With access to a bare metal machine with 8x AMD MI300X GPUs from Hot Aisle, we decided to skip smaller models and went
with Llama 3.1 405B. To make the benchmark interesting, we tested how inference performance varied across different
backends (vLLM and TGI) and use cases (real-time vs batch inference, different context sizes, etc.).

## Benchmark setup

Here is the spec of the bare metal machine we got:

- Intel® Xeon® Platinum 8470 2G, 52C/104T, 16GT/s, 105M Cache, Turbo, HT (350W) [x2]
- AMD MI300X GPU OAM 192GB 750W GPUs [x8]
- 64GB RDIMM, 4800MT/s Dual Rank [x32]

??? info "Set up an SSH fleet"

Hot Aisle provided us with SSH access to the machine. To make it accessible via `dstack`,
we created an [SSH fleet](../../docs/concepts/fleets.md#ssh-fleets) using the following configuration:

<div editor-title="hotaisle.dstack.yml">

```yaml
type: fleet
name: hotaisle-fleet

placement: any

ssh_config:
user: hotaisle
identity_file: ~/.ssh/hotaisle_id_rsa

hosts:
- hostname: ssh.hotaisle.cloud
port: 22013
```

</div>

After running `dstack apply -f hotaisle.dstack.yml`, we were ready to run dev environments, tasks, and services on
this fleet via `datack`.

??? info "vLLM"

```
PyTorch version: 2.4.1+rocm6.1
Is debug build: False
CUDA used to build PyTorch: N/A
ROCM used to build PyTorch: 6.1.40091-a8dbc0c19

OS: Ubuntu 22.04.4 LTS (x86_64)
GCC version: (Ubuntu 11.4.0-1ubuntu1~22.04) 11.4.0
Clang version: 17.0.0 (https://github.com/RadeonOpenCompute/llvm-project roc-6.1.0 24103 7db7f5e49612030319346f900c08f474b1f9023a)
CMake version: version 3.26.4
Libc version: glibc-2.35

Python version: 3.10.14 (main, Mar 21 2024, 16:24:04) [GCC 11.2.0] (64-bit runtime)
Python platform: Linux-6.8.0-45-generic-x86_64-with-glibc2.35
Is CUDA available: True
CUDA runtime version: Could not collect
CUDA_MODULE_LOADING set to: LAZY
GPU models and configuration: AMD Instinct MI300X (gfx942:sramecc+:xnack-)
Nvidia driver version: Could not collect
cuDNN version: Could not collect
HIP runtime version: 6.1.40093
MIOpen runtime version: 3.1.0
Is XNNPACK available: True

Versions of relevant libraries:
[pip3] mypy==1.4.1
[pip3] mypy-extensions==1.0.0
[pip3] numpy==1.26.4
[pip3] pytorch-triton-rocm==3.0.0
[pip3] pyzmq==24.0.1
[pip3] torch==2.4.1+rocm6.1
[pip3] torchaudio==2.4.1+rocm6.1
[pip3] torchvision==0.16.1+fdea156
[pip3] transformers==4.45.1
[pip3] triton==3.0.0
[conda] No relevant packages
ROCM Version: 6.1.40091-a8dbc0c19
Neuron SDK Version: N/A
vLLM Version: 0.6.3.dev116+g151ef4ef
vLLM Build Flags:
CUDA Archs: Not Set; ROCm: Disabled; Neuron: Disabled
```

??? info "TGI"
The `ghcr.io/huggingface/text-generation-inference:sha-11d7af7-rocm` Docker image was used.

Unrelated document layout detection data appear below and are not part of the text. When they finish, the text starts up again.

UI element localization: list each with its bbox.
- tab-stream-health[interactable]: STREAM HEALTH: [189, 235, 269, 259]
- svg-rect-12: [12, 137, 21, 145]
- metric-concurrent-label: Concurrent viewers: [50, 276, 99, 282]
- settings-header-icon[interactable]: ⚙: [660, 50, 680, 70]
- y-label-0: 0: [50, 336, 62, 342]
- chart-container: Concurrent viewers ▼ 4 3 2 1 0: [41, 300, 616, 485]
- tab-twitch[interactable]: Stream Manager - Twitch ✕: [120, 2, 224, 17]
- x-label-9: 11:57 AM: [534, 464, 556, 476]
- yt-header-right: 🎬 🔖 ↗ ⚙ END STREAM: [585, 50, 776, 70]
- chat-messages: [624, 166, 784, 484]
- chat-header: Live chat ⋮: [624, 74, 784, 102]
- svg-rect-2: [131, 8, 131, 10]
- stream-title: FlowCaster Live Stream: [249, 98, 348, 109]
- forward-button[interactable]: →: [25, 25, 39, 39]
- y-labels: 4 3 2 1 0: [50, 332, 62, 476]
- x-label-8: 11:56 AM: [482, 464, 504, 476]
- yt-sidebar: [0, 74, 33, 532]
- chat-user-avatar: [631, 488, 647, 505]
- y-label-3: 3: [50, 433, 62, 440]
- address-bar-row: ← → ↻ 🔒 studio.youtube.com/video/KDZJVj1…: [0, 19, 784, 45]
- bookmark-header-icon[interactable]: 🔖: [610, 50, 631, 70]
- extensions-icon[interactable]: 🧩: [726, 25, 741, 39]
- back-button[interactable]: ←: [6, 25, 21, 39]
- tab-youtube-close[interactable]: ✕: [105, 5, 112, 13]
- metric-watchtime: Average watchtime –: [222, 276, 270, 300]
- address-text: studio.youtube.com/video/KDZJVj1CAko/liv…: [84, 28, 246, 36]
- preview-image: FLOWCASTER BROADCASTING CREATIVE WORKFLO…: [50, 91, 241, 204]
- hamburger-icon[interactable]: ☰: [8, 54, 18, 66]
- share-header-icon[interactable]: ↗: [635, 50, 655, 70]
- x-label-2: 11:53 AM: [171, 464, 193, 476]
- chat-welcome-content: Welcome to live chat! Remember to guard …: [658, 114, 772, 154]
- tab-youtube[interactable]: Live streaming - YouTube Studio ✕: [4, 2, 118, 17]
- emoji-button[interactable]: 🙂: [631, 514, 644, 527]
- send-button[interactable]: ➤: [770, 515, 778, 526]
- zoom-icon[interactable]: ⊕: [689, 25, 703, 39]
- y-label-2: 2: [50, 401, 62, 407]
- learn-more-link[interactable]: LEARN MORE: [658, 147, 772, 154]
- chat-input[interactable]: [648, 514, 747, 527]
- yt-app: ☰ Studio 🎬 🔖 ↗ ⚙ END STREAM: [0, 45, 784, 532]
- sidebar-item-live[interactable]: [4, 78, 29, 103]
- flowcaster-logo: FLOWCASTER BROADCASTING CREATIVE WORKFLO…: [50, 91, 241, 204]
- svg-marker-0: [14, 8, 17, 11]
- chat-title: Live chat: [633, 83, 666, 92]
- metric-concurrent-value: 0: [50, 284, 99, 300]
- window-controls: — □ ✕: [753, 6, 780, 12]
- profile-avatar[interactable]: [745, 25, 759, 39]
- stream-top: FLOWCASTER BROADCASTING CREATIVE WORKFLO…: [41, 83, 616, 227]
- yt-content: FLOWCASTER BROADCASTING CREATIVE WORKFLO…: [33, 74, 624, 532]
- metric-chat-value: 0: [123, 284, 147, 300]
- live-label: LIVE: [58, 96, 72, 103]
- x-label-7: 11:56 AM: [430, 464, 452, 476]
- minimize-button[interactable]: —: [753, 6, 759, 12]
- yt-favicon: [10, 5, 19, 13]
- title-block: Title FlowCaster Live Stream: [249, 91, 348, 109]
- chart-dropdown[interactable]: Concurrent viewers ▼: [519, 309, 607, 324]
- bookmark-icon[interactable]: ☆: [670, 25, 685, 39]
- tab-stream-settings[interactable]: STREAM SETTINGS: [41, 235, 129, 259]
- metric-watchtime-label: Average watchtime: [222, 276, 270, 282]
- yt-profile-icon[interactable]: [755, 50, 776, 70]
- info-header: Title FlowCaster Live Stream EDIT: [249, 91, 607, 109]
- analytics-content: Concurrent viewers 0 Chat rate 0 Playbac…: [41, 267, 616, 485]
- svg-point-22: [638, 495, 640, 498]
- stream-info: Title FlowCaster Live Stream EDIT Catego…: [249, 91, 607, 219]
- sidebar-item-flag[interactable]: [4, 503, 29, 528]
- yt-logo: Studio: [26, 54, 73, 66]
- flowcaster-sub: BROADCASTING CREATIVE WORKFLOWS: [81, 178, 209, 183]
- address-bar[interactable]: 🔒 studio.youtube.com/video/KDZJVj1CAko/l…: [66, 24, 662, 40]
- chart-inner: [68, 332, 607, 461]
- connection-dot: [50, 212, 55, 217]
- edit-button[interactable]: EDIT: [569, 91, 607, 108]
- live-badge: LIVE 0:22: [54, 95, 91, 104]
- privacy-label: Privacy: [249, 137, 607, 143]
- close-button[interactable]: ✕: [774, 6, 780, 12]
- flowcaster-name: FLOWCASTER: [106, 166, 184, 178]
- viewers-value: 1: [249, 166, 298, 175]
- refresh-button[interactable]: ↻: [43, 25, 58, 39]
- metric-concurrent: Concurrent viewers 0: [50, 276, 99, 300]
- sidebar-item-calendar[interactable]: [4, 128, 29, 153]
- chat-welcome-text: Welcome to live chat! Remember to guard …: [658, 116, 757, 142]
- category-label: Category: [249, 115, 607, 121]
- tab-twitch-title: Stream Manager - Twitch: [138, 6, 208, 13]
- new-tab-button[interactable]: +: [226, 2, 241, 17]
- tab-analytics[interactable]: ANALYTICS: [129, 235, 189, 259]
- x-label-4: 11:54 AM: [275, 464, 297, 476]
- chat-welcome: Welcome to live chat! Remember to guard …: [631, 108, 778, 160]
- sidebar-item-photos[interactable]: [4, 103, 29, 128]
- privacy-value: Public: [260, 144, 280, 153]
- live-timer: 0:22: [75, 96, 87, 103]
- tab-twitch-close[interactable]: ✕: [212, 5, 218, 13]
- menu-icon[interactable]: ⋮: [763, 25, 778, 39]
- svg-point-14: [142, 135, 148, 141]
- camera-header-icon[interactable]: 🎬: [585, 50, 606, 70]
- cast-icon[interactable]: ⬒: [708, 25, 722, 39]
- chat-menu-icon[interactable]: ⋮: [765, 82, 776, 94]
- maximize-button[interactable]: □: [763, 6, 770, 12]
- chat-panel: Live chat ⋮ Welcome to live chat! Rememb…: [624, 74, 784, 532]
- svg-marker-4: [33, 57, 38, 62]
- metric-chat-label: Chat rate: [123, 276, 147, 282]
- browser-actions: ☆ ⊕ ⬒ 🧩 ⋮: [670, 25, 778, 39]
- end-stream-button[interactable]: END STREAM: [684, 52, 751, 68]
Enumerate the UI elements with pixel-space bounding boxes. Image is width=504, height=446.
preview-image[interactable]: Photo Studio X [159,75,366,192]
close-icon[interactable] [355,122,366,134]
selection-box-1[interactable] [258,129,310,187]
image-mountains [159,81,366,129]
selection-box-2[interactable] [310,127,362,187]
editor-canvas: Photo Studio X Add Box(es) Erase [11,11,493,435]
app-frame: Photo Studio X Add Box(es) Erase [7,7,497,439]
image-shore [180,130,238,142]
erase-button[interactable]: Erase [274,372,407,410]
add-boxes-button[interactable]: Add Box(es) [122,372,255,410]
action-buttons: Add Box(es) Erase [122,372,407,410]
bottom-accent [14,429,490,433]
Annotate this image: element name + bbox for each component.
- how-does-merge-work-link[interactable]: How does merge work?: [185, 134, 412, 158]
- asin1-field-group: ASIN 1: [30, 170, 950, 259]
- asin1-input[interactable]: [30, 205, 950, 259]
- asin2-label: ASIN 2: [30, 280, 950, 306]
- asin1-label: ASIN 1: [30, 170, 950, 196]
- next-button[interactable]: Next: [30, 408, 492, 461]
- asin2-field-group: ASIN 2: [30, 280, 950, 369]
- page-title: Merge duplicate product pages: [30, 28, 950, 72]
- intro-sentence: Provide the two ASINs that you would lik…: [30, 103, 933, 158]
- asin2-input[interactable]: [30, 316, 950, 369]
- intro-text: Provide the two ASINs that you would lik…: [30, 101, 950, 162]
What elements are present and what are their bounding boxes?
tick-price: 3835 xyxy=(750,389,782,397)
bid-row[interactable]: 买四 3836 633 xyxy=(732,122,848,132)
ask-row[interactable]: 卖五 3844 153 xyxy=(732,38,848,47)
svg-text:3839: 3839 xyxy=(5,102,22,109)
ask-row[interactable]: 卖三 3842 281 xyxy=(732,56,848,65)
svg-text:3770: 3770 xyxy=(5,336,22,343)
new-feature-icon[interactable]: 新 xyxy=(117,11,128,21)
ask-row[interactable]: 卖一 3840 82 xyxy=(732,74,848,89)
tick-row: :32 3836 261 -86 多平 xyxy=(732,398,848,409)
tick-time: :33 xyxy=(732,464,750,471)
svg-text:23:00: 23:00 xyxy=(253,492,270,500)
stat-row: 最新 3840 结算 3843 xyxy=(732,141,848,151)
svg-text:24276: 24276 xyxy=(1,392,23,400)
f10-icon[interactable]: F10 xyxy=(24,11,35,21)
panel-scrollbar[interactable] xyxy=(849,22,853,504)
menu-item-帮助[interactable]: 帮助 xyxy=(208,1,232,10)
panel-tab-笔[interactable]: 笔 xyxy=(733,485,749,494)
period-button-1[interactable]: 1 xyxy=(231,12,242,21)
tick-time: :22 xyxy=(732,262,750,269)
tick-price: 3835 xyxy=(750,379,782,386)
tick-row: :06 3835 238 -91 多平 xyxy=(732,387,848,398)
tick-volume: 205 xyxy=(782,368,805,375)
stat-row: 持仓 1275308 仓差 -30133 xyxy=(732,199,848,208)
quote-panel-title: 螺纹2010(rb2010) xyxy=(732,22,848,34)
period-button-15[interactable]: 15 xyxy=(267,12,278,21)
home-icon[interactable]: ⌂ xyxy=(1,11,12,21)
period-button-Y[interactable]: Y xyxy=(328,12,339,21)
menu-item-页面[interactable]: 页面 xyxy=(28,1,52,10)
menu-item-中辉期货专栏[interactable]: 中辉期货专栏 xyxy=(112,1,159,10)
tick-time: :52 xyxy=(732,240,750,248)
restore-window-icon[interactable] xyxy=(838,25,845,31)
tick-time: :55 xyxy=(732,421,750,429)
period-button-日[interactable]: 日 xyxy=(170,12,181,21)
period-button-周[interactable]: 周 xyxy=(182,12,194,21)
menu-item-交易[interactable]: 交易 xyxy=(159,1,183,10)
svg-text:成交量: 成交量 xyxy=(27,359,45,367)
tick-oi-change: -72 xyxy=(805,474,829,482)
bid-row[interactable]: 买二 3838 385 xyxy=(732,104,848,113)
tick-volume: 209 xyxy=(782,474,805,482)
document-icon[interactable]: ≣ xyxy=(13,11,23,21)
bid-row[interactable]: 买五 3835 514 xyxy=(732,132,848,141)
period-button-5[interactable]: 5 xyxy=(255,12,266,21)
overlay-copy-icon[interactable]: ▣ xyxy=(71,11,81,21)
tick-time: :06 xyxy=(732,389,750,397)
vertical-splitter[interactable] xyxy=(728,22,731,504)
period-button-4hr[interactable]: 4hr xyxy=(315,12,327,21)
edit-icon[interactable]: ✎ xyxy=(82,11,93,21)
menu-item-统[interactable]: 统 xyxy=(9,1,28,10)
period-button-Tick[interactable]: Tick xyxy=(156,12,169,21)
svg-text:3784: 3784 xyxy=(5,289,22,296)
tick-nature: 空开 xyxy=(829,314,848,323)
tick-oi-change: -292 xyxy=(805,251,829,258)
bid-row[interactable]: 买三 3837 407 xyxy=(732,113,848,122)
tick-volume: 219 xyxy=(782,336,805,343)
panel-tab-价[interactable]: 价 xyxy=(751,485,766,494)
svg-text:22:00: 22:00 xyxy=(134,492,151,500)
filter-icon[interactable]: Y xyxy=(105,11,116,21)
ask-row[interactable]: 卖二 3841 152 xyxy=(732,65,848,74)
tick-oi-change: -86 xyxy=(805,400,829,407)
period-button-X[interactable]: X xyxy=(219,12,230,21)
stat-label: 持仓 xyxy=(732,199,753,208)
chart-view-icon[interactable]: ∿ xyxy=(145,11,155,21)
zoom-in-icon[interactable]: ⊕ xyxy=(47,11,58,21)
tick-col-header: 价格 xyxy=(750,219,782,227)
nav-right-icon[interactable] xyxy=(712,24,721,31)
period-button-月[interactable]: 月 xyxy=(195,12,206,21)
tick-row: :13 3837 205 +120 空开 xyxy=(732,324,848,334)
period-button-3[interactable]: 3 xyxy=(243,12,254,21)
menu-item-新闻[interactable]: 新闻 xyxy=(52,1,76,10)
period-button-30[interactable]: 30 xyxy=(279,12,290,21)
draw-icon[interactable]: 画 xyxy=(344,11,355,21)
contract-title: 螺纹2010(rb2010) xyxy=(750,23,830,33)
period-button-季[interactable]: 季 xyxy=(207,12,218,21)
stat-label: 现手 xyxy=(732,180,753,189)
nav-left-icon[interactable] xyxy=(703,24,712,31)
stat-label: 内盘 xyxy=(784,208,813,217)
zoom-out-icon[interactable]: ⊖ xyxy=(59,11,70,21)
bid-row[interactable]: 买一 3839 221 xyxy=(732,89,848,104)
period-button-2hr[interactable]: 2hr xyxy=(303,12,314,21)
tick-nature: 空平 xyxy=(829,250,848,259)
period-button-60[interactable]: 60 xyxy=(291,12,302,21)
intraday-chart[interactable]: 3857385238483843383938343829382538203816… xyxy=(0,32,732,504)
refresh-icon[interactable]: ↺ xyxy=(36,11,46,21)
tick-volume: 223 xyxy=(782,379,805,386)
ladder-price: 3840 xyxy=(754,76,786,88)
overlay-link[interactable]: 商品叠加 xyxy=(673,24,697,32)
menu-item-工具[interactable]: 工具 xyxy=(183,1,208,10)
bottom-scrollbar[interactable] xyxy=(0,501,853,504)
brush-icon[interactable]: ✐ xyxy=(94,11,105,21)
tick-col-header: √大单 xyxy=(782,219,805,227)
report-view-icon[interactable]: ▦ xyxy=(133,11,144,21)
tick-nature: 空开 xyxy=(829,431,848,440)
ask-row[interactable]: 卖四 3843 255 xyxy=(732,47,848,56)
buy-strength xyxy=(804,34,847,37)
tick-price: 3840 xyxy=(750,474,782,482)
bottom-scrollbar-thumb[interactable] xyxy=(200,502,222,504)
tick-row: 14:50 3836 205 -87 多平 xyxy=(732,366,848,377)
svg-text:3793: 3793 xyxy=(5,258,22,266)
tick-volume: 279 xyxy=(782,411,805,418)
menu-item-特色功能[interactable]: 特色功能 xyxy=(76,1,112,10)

For conducting the tests, we've been using the [`benchmark_serving` :material-arrow-top-right-thin:{ .external }](https://github.com/vllm-project/vllm/blob/main/benchmarks/benchmark_serving.py){:target="_blank"} provided by vLLM.

## Observations

### Token/sec per batch size

TGI consistently exceeds vLLM in token throughput across all batch sizes, with the performance difference growing larger
as the batch size increases. For batch sizes exceeding 64, the performance disparity becomes quite notable.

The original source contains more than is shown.